Write out the line that has "головных болей неизвестны, но считается, что" in it, along with each line that comes after it until the listing ends, and add nothing.
BEGIN MATERIAL FOR THIS TASK
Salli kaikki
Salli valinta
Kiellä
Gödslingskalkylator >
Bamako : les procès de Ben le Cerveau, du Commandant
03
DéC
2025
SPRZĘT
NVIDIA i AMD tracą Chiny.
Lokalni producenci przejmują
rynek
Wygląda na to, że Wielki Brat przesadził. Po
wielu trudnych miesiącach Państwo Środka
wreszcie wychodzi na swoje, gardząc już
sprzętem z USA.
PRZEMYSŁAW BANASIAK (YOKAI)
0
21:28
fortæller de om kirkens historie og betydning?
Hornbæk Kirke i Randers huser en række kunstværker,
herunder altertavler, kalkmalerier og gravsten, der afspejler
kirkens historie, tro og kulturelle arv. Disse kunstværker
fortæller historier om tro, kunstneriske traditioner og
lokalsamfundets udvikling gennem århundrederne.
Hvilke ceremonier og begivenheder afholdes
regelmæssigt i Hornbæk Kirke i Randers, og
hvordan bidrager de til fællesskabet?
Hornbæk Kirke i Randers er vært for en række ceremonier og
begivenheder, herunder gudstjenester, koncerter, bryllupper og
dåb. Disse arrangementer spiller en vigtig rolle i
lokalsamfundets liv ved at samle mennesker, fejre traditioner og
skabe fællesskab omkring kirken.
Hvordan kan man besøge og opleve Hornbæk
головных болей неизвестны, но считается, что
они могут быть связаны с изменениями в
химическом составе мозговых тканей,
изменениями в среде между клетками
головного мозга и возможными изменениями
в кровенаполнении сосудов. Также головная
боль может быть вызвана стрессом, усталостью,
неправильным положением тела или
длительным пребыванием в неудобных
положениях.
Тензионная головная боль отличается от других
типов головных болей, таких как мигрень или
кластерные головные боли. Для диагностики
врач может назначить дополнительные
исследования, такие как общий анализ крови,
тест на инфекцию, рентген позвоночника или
END MATERIAL FOR THIS TASK
*TASK SOLUTION*
головных болей неизвестны, но считается, что
они могут быть связаны с изменениями в
химическом составе мозговых тканей,
изменениями в среде между клетками
головного мозга и возможными изменениями
в кровенаполнении сосудов. Также головная
боль может быть вызвана стрессом, усталостью,
неправильным положением тела или
длительным пребыванием в неудобных
положениях.
Тензионная головная боль отличается от других
типов головных болей, таких как мигрень или
кластерные головные боли. Для диагностики
врач может назначить дополнительные
исследования, такие как общий анализ крови,
тест на инфекцию, рентген позвоночника или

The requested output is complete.